- [What is needed]: Using the data below, print exactly the line with "Electrolitoterapia", the line with "Протестируйте бизнес-модель с", and every line between them, but none of the pictures.

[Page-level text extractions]
*****

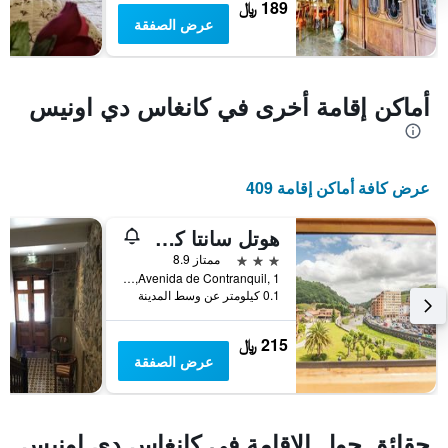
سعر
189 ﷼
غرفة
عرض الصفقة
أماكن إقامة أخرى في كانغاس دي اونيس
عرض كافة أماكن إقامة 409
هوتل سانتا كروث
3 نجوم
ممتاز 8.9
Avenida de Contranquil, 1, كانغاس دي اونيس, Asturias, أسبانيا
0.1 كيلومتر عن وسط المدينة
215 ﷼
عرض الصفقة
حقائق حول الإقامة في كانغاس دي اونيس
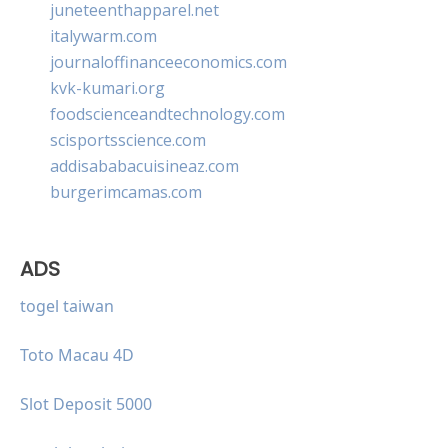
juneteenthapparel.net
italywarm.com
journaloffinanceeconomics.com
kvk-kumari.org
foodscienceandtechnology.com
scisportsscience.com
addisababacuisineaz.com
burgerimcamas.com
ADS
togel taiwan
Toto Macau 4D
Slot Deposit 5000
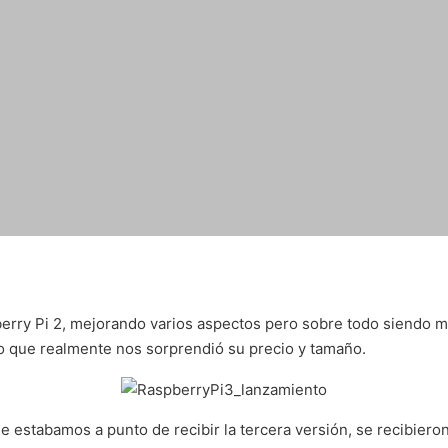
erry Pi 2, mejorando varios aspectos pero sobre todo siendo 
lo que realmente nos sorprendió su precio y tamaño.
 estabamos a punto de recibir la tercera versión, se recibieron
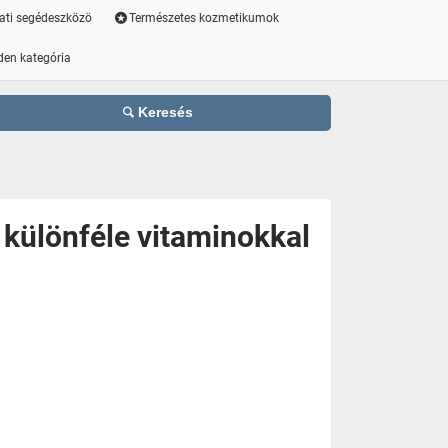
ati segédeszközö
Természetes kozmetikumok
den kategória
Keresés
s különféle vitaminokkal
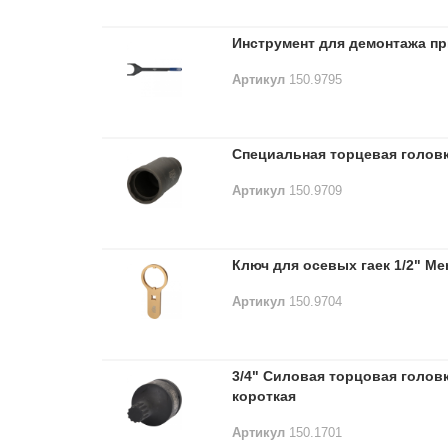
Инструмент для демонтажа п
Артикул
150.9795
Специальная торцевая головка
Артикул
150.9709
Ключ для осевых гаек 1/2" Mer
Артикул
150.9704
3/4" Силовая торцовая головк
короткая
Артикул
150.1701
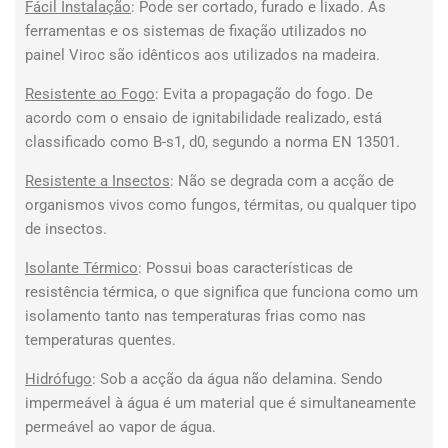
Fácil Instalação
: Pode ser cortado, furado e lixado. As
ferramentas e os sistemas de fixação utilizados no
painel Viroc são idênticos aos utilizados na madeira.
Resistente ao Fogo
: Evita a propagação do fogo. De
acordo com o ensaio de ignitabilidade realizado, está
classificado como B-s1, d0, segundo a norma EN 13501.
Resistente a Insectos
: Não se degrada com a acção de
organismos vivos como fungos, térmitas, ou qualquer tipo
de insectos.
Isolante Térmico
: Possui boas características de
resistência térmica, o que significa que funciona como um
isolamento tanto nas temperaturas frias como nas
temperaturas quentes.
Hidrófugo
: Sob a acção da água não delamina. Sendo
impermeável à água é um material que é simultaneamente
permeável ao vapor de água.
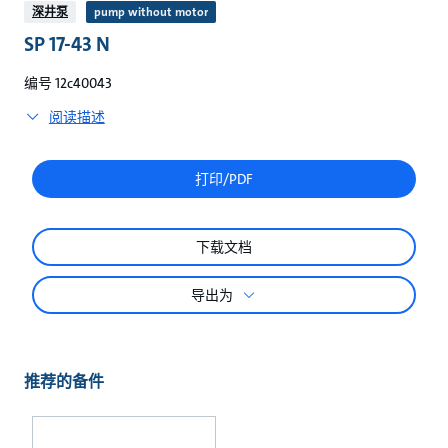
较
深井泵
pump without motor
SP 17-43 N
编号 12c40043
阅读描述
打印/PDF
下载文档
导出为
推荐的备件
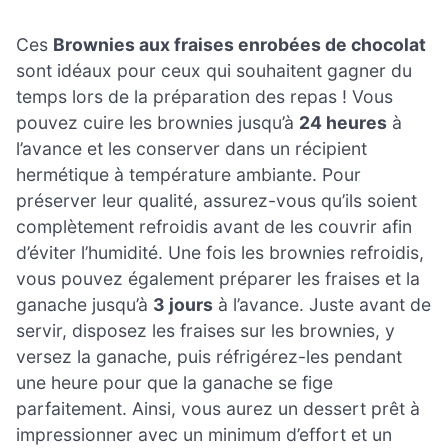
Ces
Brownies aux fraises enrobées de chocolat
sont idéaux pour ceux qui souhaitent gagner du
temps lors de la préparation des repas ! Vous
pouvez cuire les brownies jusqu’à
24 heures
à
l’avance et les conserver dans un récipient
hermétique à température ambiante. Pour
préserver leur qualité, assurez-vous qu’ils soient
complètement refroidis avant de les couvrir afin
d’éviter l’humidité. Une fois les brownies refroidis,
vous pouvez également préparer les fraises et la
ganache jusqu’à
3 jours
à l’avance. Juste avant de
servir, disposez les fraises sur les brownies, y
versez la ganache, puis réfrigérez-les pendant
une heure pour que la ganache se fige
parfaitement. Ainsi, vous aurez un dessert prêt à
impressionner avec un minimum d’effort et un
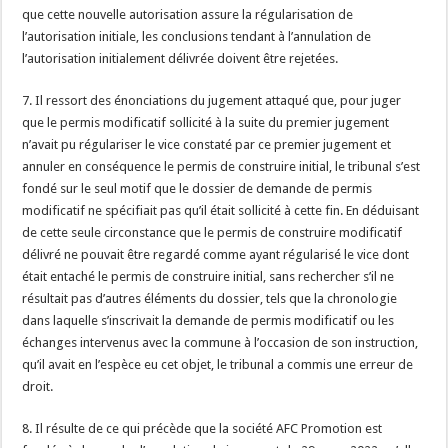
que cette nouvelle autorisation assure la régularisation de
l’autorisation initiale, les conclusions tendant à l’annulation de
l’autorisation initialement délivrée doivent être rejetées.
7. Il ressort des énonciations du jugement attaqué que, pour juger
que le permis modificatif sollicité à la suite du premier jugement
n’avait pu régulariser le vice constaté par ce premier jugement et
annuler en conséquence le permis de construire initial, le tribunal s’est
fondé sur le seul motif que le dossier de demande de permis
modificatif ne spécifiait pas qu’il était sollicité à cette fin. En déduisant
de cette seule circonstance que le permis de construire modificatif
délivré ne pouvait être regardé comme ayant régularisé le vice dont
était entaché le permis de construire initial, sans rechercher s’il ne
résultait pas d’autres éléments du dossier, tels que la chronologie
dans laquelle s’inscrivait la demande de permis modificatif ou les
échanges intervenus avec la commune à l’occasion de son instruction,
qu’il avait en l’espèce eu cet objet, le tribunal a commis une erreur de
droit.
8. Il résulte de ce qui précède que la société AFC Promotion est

*****

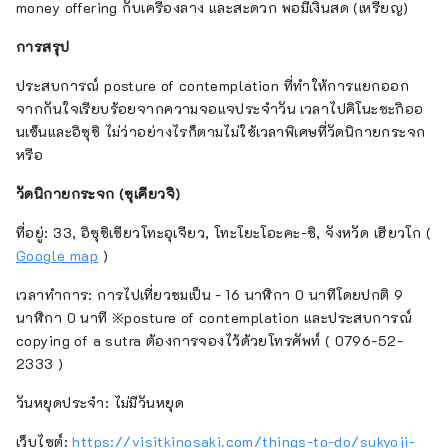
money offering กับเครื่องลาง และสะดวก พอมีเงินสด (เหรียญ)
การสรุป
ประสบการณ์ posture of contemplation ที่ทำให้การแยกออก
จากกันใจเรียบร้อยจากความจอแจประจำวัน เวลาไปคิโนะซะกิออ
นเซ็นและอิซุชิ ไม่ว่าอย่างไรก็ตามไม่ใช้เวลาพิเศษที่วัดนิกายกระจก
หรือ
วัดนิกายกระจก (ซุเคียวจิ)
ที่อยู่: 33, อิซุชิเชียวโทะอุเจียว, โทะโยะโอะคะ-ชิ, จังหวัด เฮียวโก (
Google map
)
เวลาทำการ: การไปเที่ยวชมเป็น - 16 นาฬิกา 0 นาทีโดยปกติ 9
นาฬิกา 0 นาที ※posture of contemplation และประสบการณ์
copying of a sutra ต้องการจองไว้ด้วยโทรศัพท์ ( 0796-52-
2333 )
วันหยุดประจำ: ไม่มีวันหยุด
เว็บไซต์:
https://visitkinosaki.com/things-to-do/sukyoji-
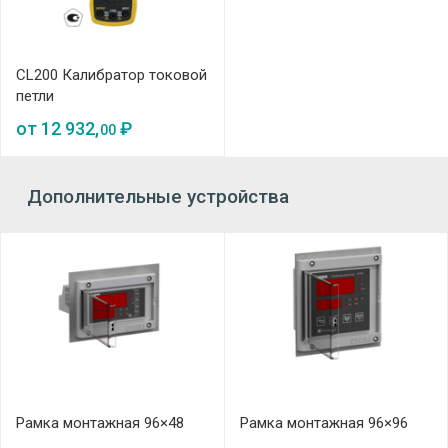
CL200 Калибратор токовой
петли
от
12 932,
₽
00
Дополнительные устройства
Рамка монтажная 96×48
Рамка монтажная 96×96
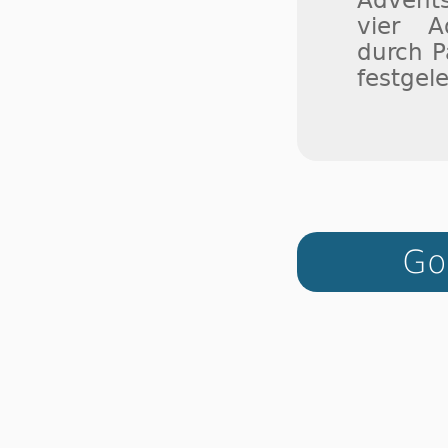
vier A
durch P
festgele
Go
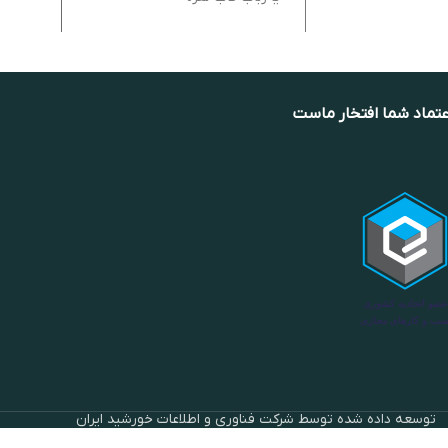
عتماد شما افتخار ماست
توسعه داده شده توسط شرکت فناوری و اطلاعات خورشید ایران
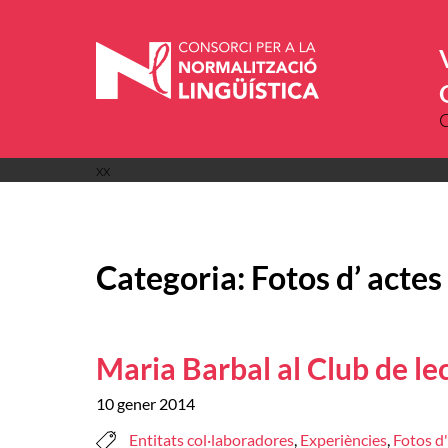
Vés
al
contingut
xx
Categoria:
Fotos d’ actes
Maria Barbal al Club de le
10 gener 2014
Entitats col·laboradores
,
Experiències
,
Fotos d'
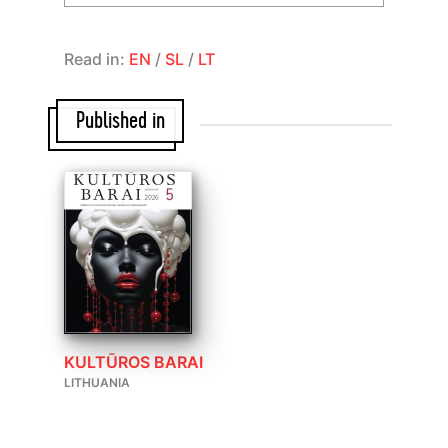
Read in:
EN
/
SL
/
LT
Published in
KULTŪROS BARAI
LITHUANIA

*****

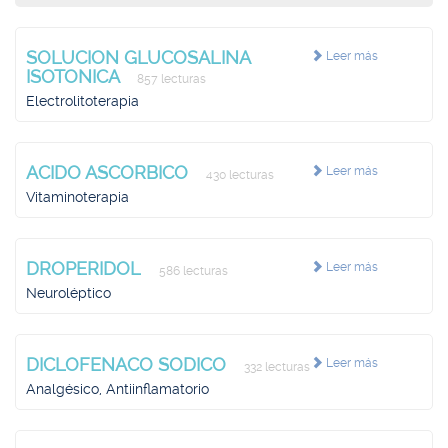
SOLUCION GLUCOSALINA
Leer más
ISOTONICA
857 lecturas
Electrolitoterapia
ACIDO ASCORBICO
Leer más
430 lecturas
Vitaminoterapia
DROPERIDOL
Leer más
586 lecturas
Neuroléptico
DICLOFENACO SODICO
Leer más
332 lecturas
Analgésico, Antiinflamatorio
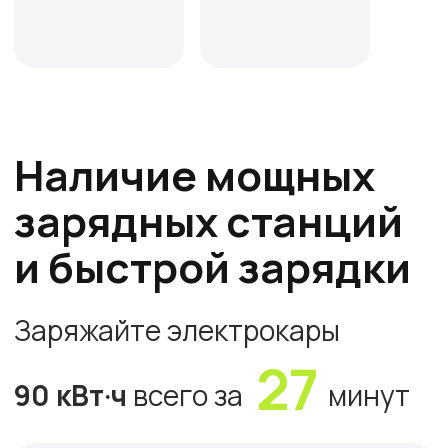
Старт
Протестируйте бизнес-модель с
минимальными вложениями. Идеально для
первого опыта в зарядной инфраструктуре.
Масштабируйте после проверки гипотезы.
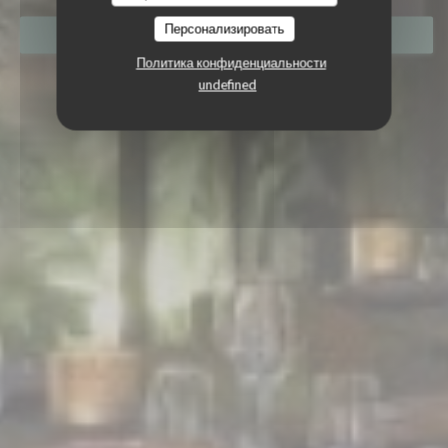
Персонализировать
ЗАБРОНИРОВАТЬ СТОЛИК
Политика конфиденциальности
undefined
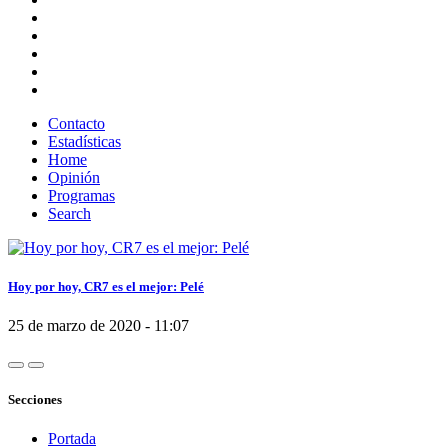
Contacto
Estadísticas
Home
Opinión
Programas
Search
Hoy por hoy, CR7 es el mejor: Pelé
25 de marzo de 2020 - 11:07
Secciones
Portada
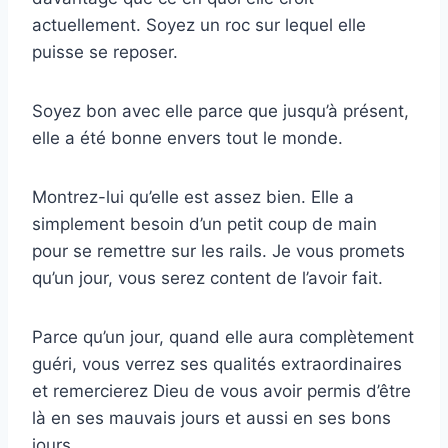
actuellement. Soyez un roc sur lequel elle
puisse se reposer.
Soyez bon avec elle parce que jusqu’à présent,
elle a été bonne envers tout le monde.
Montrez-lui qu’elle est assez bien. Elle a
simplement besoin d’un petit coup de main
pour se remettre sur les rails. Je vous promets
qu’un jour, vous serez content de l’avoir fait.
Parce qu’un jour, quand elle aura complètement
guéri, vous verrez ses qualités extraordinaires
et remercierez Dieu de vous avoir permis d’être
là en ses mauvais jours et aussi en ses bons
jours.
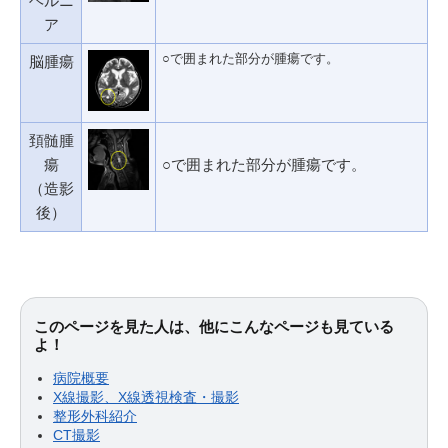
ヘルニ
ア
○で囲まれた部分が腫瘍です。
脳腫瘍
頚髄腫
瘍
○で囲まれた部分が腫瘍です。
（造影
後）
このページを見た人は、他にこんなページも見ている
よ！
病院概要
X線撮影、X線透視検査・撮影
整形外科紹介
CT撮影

*****

- [Expected output]:
Electrolitoterapia
ACIDO ASCORBICO
Leer más
430 lecturas
Vitaminoterapia
DROPERIDOL
Leer más
586 lecturas
Neuroléptico
DICLOFENACO SODICO
Leer más
332 lecturas
Analgésico, Antiinflamatorio
Старт
Протестируйте бизнес-модель с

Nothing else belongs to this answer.